The main planting area is in the gravel garden at the side of the house and is a small, intimate space contained within softly curving granite walls. It was here Fernando could indulge his love of combining plants in a natural-istic tapestry, creating a scheme that echoes the contours of the surrounding hills and the curious, lumpy forms of the holm oaks. ‘Historically, the oaks have been pruned and cut for firewood, so they have these strange shapes,’ he says. Boulders push up through the layers of plants, further linking the garden with the landscape beyond. Several have been artfully placed by Fernando, while others were already there, along with an old stone pigsty that has also become part of the design. The planting here is subtle in colour to make sure it is subservient to the terrain outside. ‘I don’t want too many colours,’ he says. ‘In this bright light, the effect would be too intense. I like a simple colour palette, but one that is always changing.’

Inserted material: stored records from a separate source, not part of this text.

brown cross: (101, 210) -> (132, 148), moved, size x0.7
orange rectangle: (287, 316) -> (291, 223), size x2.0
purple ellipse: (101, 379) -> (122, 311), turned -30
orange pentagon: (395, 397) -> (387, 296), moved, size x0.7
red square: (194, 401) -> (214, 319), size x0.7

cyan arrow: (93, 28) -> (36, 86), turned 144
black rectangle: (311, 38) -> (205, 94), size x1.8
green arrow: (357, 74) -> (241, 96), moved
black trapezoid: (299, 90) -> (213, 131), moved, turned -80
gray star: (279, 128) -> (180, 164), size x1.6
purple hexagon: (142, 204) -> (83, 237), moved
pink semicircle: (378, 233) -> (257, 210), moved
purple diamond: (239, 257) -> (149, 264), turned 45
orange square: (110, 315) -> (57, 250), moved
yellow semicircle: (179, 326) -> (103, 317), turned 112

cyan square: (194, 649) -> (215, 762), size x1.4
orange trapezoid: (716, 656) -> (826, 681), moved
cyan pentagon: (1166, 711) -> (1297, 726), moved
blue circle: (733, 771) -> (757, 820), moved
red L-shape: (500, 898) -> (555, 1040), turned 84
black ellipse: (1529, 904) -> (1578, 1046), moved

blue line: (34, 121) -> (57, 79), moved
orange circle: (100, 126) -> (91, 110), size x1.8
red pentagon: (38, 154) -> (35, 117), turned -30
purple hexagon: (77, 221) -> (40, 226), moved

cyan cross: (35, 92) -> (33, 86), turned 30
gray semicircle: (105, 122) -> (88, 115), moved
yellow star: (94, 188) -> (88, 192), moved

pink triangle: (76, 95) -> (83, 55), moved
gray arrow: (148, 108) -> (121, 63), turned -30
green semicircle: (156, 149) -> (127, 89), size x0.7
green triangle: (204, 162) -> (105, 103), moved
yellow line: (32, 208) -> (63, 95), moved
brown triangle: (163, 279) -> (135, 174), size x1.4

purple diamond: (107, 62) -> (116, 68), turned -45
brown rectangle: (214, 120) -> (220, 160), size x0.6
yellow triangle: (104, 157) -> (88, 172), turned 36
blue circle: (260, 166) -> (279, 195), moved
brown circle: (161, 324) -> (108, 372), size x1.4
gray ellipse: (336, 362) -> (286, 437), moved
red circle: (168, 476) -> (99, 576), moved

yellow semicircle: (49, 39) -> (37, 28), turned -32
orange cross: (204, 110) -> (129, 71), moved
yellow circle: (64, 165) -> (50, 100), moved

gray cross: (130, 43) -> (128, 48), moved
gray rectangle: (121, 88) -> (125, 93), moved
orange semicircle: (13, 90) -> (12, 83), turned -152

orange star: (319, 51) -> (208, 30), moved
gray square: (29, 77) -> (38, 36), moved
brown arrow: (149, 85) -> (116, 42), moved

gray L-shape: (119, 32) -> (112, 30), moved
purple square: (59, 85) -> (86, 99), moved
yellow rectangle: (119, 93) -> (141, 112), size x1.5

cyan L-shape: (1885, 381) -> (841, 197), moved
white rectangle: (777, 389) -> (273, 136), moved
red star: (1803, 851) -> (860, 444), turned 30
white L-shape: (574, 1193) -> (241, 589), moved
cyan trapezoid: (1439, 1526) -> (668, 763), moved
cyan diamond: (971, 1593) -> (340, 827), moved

All the plants in the gravel garden are drought tolerant and require little irrigation. At their best in late spring, many go into dormancy in the intense heat of the summer, greening up again as soon as the rains come in September. Key plants such as Euphorbia nicaeensis, Phlomis tuberosa, Sesleria ‘Greenlee’ and Nepeta racemosa ‘Walker’s Low’ are repeated around the space, with self-seeders like Catananche caerulea making their own trajectory around the curves and mounds of the evergreen plants. The tall, semi-transparent fronds of Stipa gigantea catch the light, golden as the sun goes down. ‘The best-performing plants in this garden are the salvias,’ observes Fernando. ‘There are always some species suitable for each place. I have used various species of Salvia officinalis, which are always green however hot it is, and blue cultivars of Salvia greggii, which are especially long-flowering.’
Fernando also designed an inner courtyard, a tranquil, cobbled area with large raised beds within whitewashed walls. With no outward views, a more formal atmosphere can be created with clipped wild olive in terracotta pots and multi-stemmed Malus ‘Evereste’ underplanted with Ceratostigma willmottianum, creeping rosemary and tumbling Erigeron karvinskianus. Like the jewel in the crown, the courtyard is the inner sanctum. Meanwhile, the outer garden becomes progressively wilder, so it flows eventually into the landscape becoming part of it. It is hard to know where nature ends and cultivation begins.